=== SOURCE RECORDS ===

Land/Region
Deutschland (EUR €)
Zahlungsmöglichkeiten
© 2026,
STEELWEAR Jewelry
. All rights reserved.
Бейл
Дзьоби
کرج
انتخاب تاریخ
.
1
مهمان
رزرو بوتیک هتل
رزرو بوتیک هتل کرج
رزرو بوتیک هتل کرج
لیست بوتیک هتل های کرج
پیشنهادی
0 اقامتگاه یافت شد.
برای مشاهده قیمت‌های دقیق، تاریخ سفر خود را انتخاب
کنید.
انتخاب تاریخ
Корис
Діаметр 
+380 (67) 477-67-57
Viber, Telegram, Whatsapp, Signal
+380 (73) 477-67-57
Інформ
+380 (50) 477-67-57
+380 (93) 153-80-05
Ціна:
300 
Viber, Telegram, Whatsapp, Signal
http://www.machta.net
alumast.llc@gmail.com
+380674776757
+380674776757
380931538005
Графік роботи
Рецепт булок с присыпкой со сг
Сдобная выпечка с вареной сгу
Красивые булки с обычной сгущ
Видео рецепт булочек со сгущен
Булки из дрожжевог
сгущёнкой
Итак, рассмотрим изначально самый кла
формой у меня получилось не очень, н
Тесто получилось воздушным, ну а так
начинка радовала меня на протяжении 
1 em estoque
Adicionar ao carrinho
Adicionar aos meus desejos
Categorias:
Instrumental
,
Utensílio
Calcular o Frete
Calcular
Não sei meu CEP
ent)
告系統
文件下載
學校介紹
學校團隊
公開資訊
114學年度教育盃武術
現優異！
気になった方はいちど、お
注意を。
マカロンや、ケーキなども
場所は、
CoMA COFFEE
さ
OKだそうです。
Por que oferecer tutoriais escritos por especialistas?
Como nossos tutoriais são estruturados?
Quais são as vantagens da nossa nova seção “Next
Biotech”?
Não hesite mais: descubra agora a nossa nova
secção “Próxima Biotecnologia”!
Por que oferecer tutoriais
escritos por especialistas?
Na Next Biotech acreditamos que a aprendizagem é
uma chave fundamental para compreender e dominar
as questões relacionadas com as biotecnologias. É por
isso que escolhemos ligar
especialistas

===

## WHAT THIS TASK INVOLVES
The response is to be a bare number: the tally of lines in the listing above with the word "nova".

## EXERCISE OUTPUT
2